Sunday, September 14, 2008

Blog1-Sea=Dancer



The Sea=Dancer by Gino Severini (1883-1966) is my favorite painting in the museum that I worked at this summer. Severini was part of the Futurist movement that started in Milan in 1910 with Fillipo Tommaso Marinetti’s manifesto, Manifesto of the Futurist Painters. The Futurists believed in motion and progression and a rebellion against art of the past. The museum that I worked at has arguably the most comprehensive collection of Futurist artists, including Balla, Boccioni (the most famous of the Futurists) and Carlo Carra among others.
Severini is my favorite. He holds this title because unlike the other Futurists who focused on the movement of automobiles, airplanes or animals, Severini focused his paintings on the graceful movement of the dancer. The dancer is a theme that came up many times in his work. There are two Severini paintings of dancers at the museum.
In the Mattioli Collection there is his Blue Dancer (1912), which is of a female dancer abstracted but not to the point that it is not easily recognizable. I love how Severini added sequins (similar to ones that would probably be on the dancer’s dress) onto the actual painting. I also love the edge of the man in a tuxedo that you can see at the top left and the lady in a large white hat and waiter in red conversing to the right of the painting. I can just imagine this lively nightclub scene.

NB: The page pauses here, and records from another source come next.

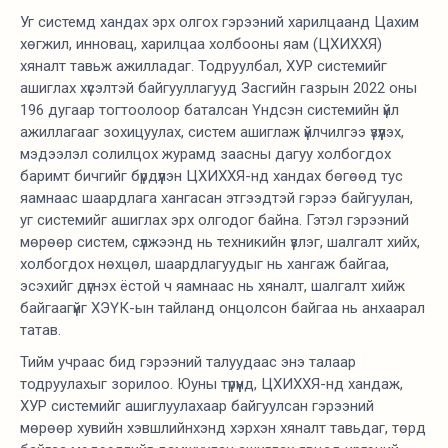
Уг системд хандах эрх олгох гэрээний харилцаанд Цахим
хөгжил, инновац, харилцаа холбооны яам (ЦХИХХЯ)
хяналт тавьж ажилладаг. Тодруулбал, ХУР системийг
ашиглах хүсэлтэй байгууллагууд Засгийн газрын 2022 оны
196 дугаар тогтоолоор баталсан Үндсэн системийн үйл
ажиллагааг зохицуулах, систем ашиглаж үйлчилгээ үзүүлэх,
мэдээлэл солилцох журамд заасны дагуу холбогдох
баримт бичгийг бүрдүүлэн ЦХИХХЯ-нд хандах бөгөөд тус
яамнаас шаардлага хангасан этгээдтэй гэрээ байгуулан,
уг системийг ашиглах эрх олгодог байна. Гэтэл гэрээний
мөрөөр систем, сүлжээнд нь техникийн үзлэг, шалгалт хийх,
холбогдох нөхцөл, шаардлагуудыг нь хангаж байгаа,
эсэхийг дүгнэх ёстой ч яамнаас нь хяналт, шалгалт хийж
байгаагүйг ХЭҮК-ын тайланд онцолсон байгаа нь анхаарал
татав.
Тийм учраас бид гэрээний талуудаас энэ талаар
тодруулахыг зорилоо. Юуны түрүүнд, ЦХИХХЯ-нд хандаж,
ХУР системийг ашиглуулахаар байгуулсан гэрээний
мөрөөр хувийн хэвшлийнхэнд хэрхэн хяналт тавьдаг, төрд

My favorite Severini is Sea=Dancer (1914). I love this piece not only because of its warm bright colors and use of Divisionism (a technique of painting where brushstrokes and dots are divided and there is no mixing and blending of the colors as seen in traditional painting) but mainly for its composition. I love how the painting continues with a couple brushstrokes onto its wooden frame, which Severini also created, as though the movement of the dance can’t be contained. But mostly I love this painting because the dancer is almost unrecognizable. Some days when I would be guarding the room its in, I wouldn’t be able to see the dancer and some days it was so clear to me. What I thought was the dancer would change day to day. The green cylinder-like shape in the top middle left I always can see as her abdomen but what I perceive as her arms, legs, and skirt would change constantly. For me this is the most powerful type of art. One that no matter how long you stare at it, it can always provide something new to you or some other alternate meaning.